Chapitre 6 : Bilan de 3 séances

6.3 Bilan séance 3

En préalable à cette dernière séance, nous décidons de lister plusieurs scénarios possibles pour chaque personnage, afin d’aider les élèves à agir et d’éviter que la situation ne tourne en rond.

En fonction de ce que les acteurs choisissent de faire, les autres doivent adapter leur comportement. Ceci est expliqué aux acteurs avant la mise en scène.

Des étiquettes à coller sur les pulls sont prévues pour ne pas confondre les prénoms des acteurs.

Celles-ci remplacent les post-it mis en place la leçon précédente.

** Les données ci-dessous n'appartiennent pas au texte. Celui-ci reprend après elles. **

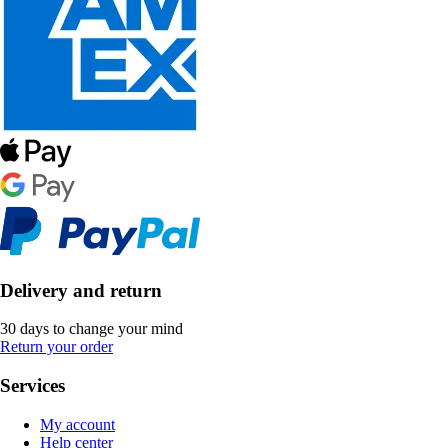
Delivery and return
30 days to change your mind
Return your order
Services
My account
Help center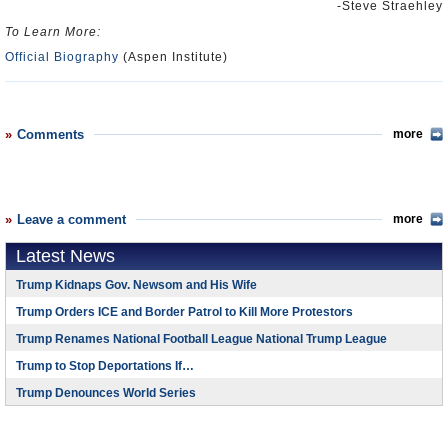
-Steve Straehley
To Learn More:
Official Biography
(Aspen Institute)
Comments
more
Leave a comment
more
Latest News
Trump Kidnaps Gov. Newsom and His Wife
Trump Orders ICE and Border Patrol to Kill More Protestors
Trump Renames National Football League National Trump League
Trump to Stop Deportations If…
Trump Denounces World Series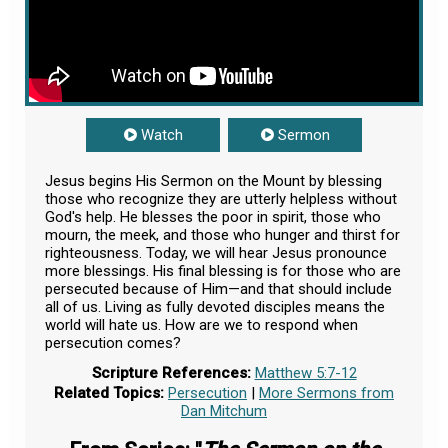
Watch
Sermon
Jesus begins His Sermon on the Mount by blessing
those who recognize they are utterly helpless without
God's help. He blesses the poor in spirit, those who
mourn, the meek, and those who hunger and thirst for
righteousness. Today, we will hear Jesus pronounce
more blessings. His final blessing is for those who are
persecuted because of Him—and that should include
all of us. Living as fully devoted disciples means the
world will hate us. How are we to respond when
persecution comes?
Scripture References:
Matthew 5:7-12
Related Topics:
Persecution
|
More Sermons from
Dan Mitchum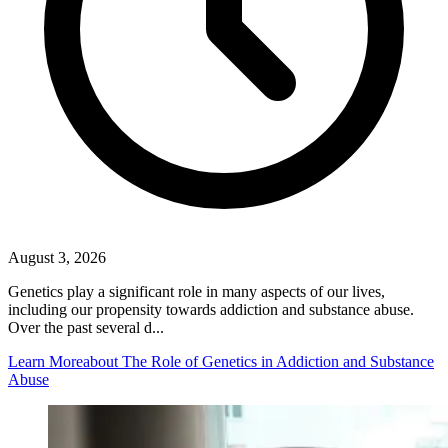
August 3, 2026
Genetics play a significant role in many aspects of our lives,
including our propensity towards addiction and substance abuse.
Over the past several d...
Learn More
about The Role of Genetics in Addiction and Substance
Abuse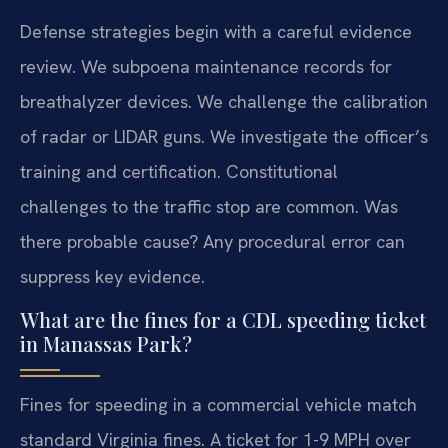
Defense strategies begin with a careful evidence
review. We subpoena maintenance records for
breathalyzer devices. We challenge the calibration
of radar or LIDAR guns. We investigate the officer’s
training and certification. Constitutional
challenges to the traffic stop are common. Was
there probable cause? Any procedural error can
suppress key evidence.
What are the fines for a CDL speeding ticket
in Manassas Park?
Fines for speeding in a commercial vehicle match
standard Virginia fines. A ticket for 1-9 MPH over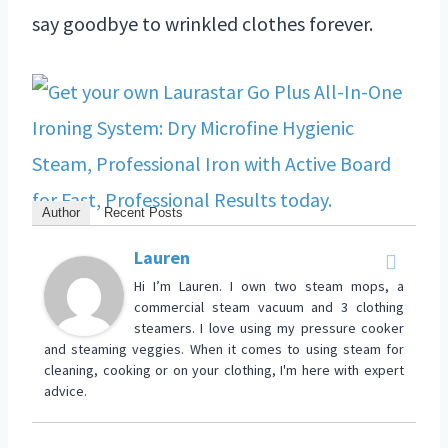
say goodbye to wrinkled clothes forever.
Author
Recent Posts
Lauren
Hi I’m Lauren. I own two steam mops, a
commercial steam vacuum and 3 clothing
steamers. I love using my pressure cooker
and steaming veggies. When it comes to using steam for
cleaning, cooking or on your clothing, I'm here with expert
advice.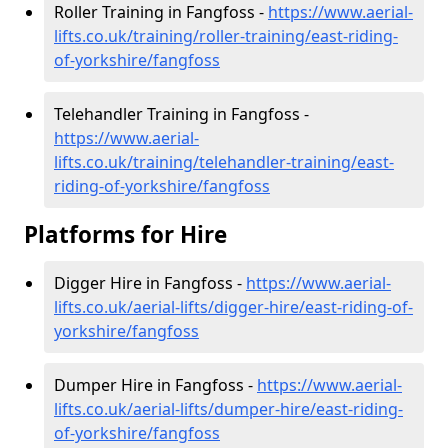
Roller Training in Fangfoss -
https://www.aerial-
lifts.co.uk/training/roller-training/east-riding-
of-yorkshire/fangfoss
Telehandler Training in Fangfoss -
https://www.aerial-
lifts.co.uk/training/telehandler-training/east-
riding-of-yorkshire/fangfoss
Platforms for Hire
Digger Hire in Fangfoss -
https://www.aerial-
lifts.co.uk/aerial-lifts/digger-hire
/east-riding-of-
yorkshire/fangfoss
Dumper Hire in Fangfoss -
https://www.aerial-
lifts.co.uk/aerial-lifts/dumper-hire
/east-riding-
of-yorkshire/fangfoss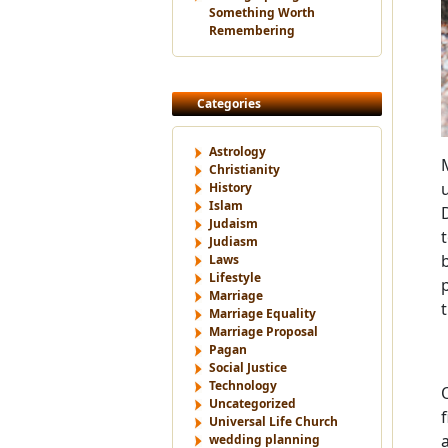
Something Worth
Remembering
Categories
Astrology
Christianity
History
Islam
Judaism
Judiasm
Laws
Lifestyle
Marriage
Marriage Equality
Marriage Proposal
Pagan
Social Justice
Technology
Uncategorized
Universal Life Church
wedding planning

Cette fois-ci, c’est autour d’une table de pingpong que les acteurs se réunissent. La victime est une personne qui a de bonnes notes à l’école, mais qui n’est pas très douée en sport.

En termes de quantité d’interventions, voici les résultats pour cette dernière leçon : Premier groupe :

• La victime prend 5 fois la parole.

• L’agresseur 31 fois.

• Le défenseur 16 fois.

• Le témoin 24 fois.

Deuxième groupe :

• La victime prend 31 fois la parole.

• L’agresseur 42 fois

• Le défenseur 23 fois

• Le témoin 3 fois Troisième groupe :

• La victime prend 18 fois la parole.

• L’agresseur 4 fois.

• Le défenseur 5 fois.

• Le témoin 23 fois.

Ces chiffres nous montrent qu’il n’y a pas de constance dans le nombre de prises de parole de chaque rôle (5.3). Il dépend beaucoup de l’interprète. Dans le premier groupe, ce sont l’agresseur et le témoin qui s’expriment le plus, ce qui est inhabituel de la part du témoin. Dans le deuxième groupe, le témoin est très peu présent. Dans le troisième groupe, il s’agit du défenseur et de l’agresseur qui sont les plus discrets.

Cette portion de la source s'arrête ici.